H Man, NT Ngo, VD Lai, RA Rossi, F Dernoncourt…
University of Oregon, Texas Tech University
arXiv, 1/2025 (2025)
Pretraining Benchmark

📝 Paper Summary

Multilingual Text Embedding Zero-shot Transfer Learning
LUSIFER adapts English-centric LLM embedding models for multilingual tasks by bridging them with a multilingual encoder via a lightweight connector, enabling zero-shot transfer without multilingual supervision.
Core Problem
State-of-the-art LLM-based embedding models are predominantly English-centric, suffering significant performance degradation in medium and low-resource languages due to a lack of multilingual training data.
Why it matters:
  • Current English-centric models create a disparity in capabilities, leaving low-resource languages behind in critical tasks like retrieval and RAG.
  • Existing multilingual solutions typically require expensive, explicit multilingual supervision (translation data or multilingual finetuning), which is often unavailable for many languages.
  • Simply using multilingual BERT-style models (like XLM-R) misses out on the superior semantic reasoning and representational capacity of modern Large Language Models.
Concrete Example: In Telugu (a low-resource language), the English-centric E5-Mistral model achieves a score of roughly 40 (implied from the +22.15 gain).

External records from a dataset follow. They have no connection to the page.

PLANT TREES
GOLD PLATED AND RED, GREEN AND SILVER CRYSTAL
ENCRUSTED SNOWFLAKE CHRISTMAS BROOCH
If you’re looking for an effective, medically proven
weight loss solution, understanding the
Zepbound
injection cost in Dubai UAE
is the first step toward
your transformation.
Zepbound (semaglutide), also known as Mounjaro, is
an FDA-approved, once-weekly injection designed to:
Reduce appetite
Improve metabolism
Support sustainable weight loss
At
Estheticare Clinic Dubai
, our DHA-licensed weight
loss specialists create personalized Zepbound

By aligning XLM-R with Mistral, LUSIFER raises this to over 60 without seeing Telugu data during alignment training.
Key Novelty
Universal Multilingual Connector for LLMs (LUSIFER)
  • Combines a frozen multilingual encoder (XLM-R) with an English-centric LLM (Mistral) using a lightweight 'connector' module (MLP + learnable token).

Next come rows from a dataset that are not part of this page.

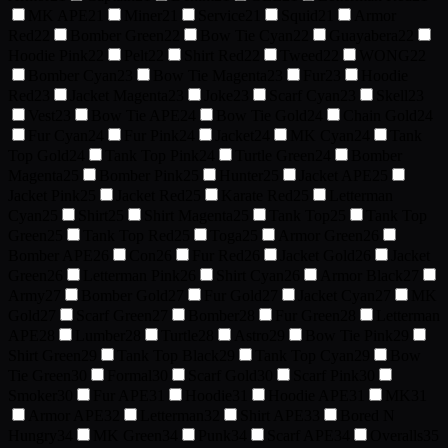
MK APE
21
Miner
21
Service
21
Squid
21
Armor
Red
22
Bomber Green
22
Bow Tie Cyan
22
Guayabera
22
Hoodie Pink
22
Pelt
22
Shirt Red
22
Tweed
22
WONG
22
Bomber Cyan
23
Bow Tie Magenta
23
Fur
23
Hoodie
Red
23
Jacket Magenta
23
Joke
23
Scarf Cyan
23
Skell
23
Vest
23
Bow Tie APE
24
Bow Tie Gold
24
Chain Gold
24
Fur Cyan
24
Fur Pink
24
Jacket
24
MK Cyan
24
Tank
Top Gold
24
Tank Top Pink
24
Turtle Green
24
Bomber
Magenta
25
Bomber Pink
25
Hunter
25
Jacket APE
25
Jacket Pink
25
Jacket Red
25
Karate Red
25
Letterman
Cyan
25
Shirt
25
Shirt Magenta
25
Tank Top
25
Tank Top
Green
25
Tank Top Red
25
Toga
25
Armor Green
26
Bomber APE
26
Con
26
Fur Red
26
Jacket Gold
26
Jacket
Green
26
Letterman Pink
26
Shirt Cyan
26
Armor Black
27
Army
27
Bomber Gold
27
Fur Gold
27
Jacket Cyan
27
MK
Gold
27
Scarf Green
27
Bomber
28
Fur Green
28
Letterman
APE
28
Lumber
28
Turtle
28
Astro
29
Bow Tie Pink
29
Shirt Green
29
Tank Top Black
29
Tank Top Cyan
29
Bow
Tie Green
30
Formal
30
Scarf Gold
30
Scarf Pink
30
Smoker
30
Fur APE
31
Hoodie
31
Hoodie APE
31
MK
31
Armor APE
32
Letterman
32
Shirt APE
33
Bored N
Hungry
34
MK Green
34
Punk
34
Scarf APE
34
Overalls
35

  • Treats the multilingual encoder as a universal translator that maps diverse languages into a shared semantic space, which the connector then projects into the LLM's English input space.
  • Enables the target LLM to 'understand' foreign languages zero-shot by processing their aligned representations as if they were familiar English semantics.
Architecture
Architecture Figure Figure 1
The LUSIFER architecture connecting a Multilingual Encoder to a Target LLM via a Connector module.
Evaluation Highlights
  • Outperforms E5-Mistral by +3.19 points on average across 14 languages on a new comprehensive benchmark of 123 datasets.

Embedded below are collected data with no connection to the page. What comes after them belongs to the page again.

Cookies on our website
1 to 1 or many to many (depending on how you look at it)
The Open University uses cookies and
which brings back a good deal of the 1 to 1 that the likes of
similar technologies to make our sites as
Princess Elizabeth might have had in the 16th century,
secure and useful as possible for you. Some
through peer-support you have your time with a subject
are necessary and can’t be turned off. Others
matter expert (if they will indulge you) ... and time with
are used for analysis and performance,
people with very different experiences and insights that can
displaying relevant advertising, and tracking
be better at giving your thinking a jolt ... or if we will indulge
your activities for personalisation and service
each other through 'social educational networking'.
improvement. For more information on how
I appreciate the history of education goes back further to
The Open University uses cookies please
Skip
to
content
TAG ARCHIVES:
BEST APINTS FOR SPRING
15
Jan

  • Achieves massive gains in low-resource languages, such as a +22.15 point improvement over E5-Mistral on Telugu embedding tasks.
  • Surpasses E5-Mistral by +5.75 points on average across 5 cross-lingual retrieval datasets covering over 100 languages.
Breakthrough Assessment
8/10
Offers a highly efficient zero-shot solution for multilingualizing LLMs. The gain in low-resource settings (+22 points) is remarkable, though it relies on existing multilingual encoders like XLM-R.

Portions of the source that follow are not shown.